• Data for this exercise:
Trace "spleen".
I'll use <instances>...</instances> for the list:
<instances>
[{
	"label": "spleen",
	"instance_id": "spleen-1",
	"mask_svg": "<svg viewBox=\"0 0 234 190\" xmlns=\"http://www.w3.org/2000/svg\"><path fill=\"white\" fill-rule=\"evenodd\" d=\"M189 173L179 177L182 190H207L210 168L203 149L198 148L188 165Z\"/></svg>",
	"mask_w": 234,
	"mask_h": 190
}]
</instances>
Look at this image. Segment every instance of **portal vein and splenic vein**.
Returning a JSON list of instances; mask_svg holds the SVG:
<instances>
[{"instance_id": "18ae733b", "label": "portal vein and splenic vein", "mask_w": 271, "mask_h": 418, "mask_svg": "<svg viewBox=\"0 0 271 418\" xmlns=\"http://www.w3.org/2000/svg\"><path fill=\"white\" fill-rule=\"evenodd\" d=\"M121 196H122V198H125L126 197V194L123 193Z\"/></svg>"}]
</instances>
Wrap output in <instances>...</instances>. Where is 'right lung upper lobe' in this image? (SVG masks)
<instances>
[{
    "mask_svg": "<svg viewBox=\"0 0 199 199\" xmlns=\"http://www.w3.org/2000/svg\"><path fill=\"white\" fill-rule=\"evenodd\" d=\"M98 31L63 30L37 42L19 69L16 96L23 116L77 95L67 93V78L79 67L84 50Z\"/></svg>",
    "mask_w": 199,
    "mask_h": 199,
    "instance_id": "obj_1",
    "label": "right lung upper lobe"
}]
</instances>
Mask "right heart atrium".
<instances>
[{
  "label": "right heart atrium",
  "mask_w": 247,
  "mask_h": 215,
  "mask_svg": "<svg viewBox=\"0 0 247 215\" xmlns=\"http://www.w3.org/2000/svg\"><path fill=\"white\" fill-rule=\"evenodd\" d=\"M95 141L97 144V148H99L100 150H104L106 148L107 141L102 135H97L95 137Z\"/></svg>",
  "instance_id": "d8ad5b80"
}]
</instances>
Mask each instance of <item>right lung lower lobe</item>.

...

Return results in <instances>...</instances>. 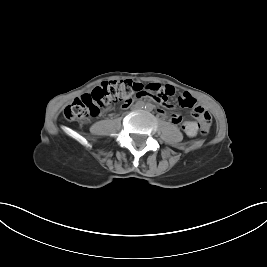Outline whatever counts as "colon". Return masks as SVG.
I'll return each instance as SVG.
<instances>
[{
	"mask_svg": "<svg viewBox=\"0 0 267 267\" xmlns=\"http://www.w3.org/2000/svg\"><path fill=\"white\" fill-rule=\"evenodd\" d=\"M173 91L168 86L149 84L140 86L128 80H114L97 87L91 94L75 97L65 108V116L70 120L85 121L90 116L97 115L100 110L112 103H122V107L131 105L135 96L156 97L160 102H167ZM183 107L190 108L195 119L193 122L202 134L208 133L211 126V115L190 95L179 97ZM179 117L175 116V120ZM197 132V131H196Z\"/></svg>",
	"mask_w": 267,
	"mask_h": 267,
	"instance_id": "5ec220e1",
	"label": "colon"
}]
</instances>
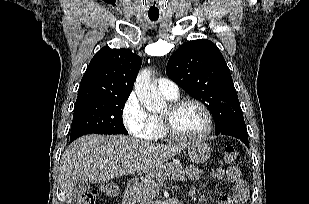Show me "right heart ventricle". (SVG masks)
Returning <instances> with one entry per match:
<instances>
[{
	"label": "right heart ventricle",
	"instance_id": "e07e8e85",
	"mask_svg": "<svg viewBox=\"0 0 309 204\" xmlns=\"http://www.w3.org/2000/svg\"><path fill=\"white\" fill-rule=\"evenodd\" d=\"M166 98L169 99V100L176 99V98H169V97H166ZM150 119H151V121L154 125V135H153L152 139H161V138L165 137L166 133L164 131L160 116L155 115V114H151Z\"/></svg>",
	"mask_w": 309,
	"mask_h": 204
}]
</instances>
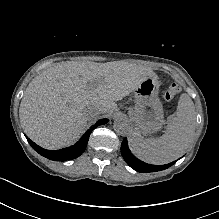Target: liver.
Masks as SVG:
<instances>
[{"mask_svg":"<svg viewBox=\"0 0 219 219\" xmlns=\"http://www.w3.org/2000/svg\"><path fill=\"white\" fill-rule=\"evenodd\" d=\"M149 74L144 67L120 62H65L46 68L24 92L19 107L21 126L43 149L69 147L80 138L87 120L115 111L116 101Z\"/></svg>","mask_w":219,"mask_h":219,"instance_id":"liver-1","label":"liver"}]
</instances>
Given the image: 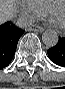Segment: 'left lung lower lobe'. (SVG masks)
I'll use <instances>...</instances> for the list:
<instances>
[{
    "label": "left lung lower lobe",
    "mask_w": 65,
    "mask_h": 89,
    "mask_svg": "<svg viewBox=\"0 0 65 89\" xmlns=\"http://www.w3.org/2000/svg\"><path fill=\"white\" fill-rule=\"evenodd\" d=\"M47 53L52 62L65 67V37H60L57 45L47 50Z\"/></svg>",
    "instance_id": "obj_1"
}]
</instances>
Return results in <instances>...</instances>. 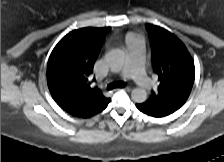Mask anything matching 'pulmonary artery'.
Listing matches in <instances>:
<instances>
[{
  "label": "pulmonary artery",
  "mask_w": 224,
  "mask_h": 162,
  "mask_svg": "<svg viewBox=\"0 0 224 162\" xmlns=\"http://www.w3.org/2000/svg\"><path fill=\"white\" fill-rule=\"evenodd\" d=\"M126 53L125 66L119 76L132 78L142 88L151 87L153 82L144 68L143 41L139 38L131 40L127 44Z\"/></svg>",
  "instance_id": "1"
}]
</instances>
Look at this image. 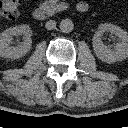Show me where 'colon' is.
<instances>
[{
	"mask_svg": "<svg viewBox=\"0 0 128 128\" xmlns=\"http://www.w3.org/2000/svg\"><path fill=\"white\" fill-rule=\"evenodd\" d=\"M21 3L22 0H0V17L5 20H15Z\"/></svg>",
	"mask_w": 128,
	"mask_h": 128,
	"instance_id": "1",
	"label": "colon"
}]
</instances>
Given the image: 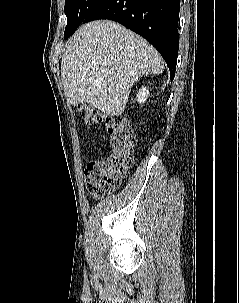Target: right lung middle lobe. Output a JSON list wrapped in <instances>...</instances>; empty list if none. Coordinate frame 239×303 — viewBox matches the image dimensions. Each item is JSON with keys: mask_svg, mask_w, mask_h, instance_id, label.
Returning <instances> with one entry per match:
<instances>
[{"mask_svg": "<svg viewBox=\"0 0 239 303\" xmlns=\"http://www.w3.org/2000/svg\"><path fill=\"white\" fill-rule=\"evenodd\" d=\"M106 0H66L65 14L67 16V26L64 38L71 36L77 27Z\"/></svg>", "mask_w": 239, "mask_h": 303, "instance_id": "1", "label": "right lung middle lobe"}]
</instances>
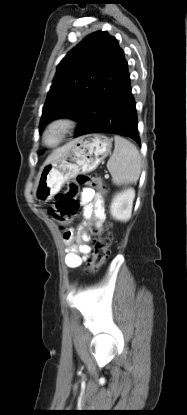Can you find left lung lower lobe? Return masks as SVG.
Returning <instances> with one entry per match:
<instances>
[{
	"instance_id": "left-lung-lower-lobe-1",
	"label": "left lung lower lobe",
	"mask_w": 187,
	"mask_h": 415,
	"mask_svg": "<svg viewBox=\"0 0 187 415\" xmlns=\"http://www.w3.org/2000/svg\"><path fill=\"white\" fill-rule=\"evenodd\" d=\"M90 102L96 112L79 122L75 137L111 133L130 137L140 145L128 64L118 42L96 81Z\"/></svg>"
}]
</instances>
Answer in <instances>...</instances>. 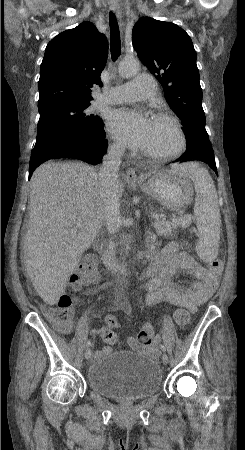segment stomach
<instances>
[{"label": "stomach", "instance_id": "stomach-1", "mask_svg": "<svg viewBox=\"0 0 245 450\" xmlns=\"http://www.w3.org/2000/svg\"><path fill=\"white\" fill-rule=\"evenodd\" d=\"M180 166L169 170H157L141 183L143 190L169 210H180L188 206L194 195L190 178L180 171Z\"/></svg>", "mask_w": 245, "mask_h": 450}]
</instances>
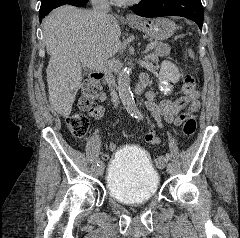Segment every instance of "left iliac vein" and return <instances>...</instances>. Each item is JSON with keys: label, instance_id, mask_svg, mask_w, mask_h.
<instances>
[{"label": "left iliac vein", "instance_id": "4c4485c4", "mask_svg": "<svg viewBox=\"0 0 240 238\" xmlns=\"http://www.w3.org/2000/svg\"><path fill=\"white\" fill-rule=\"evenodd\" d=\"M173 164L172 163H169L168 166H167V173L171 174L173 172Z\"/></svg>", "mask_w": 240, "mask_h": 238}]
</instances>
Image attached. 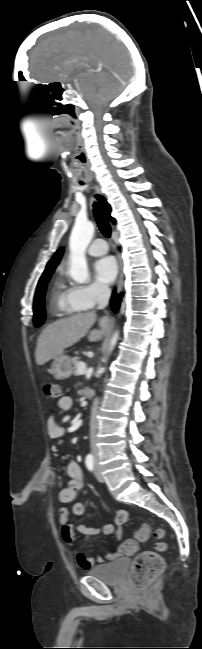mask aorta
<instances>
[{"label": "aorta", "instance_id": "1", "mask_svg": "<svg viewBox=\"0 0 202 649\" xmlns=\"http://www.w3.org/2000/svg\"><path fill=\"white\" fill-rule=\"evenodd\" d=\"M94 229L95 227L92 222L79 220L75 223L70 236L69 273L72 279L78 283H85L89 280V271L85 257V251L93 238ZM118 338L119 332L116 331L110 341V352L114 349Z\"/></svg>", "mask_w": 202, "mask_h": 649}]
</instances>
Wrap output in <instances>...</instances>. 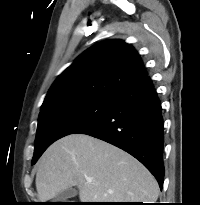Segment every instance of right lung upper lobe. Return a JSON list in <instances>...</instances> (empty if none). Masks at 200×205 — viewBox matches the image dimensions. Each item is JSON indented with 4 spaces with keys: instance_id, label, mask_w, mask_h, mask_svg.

• Aim of the task: Within the listing above, the range opens at the line with "Wrap output in <instances>...</instances>. Where" and closes at the line with "Mask each instance". Reproduce exactly the lines of that range, including both ends.

• Answer section:
Wrap output in <instances>...</instances>. Where is 'right lung upper lobe' in this image? (SVG masks)
<instances>
[{
    "mask_svg": "<svg viewBox=\"0 0 199 199\" xmlns=\"http://www.w3.org/2000/svg\"><path fill=\"white\" fill-rule=\"evenodd\" d=\"M98 31L63 30L37 42L19 69L16 96L23 116L77 95L67 93V78L79 67L84 50Z\"/></svg>",
    "mask_w": 199,
    "mask_h": 199,
    "instance_id": "obj_1",
    "label": "right lung upper lobe"
}]
</instances>
Mask "right heart atrium".
<instances>
[{
  "label": "right heart atrium",
  "mask_w": 247,
  "mask_h": 215,
  "mask_svg": "<svg viewBox=\"0 0 247 215\" xmlns=\"http://www.w3.org/2000/svg\"><path fill=\"white\" fill-rule=\"evenodd\" d=\"M95 141L97 144V148H99L100 150H104L106 148L107 141L102 135H97L95 137Z\"/></svg>",
  "instance_id": "d8ad5b80"
}]
</instances>
Mask each instance of <item>right lung lower lobe</item>.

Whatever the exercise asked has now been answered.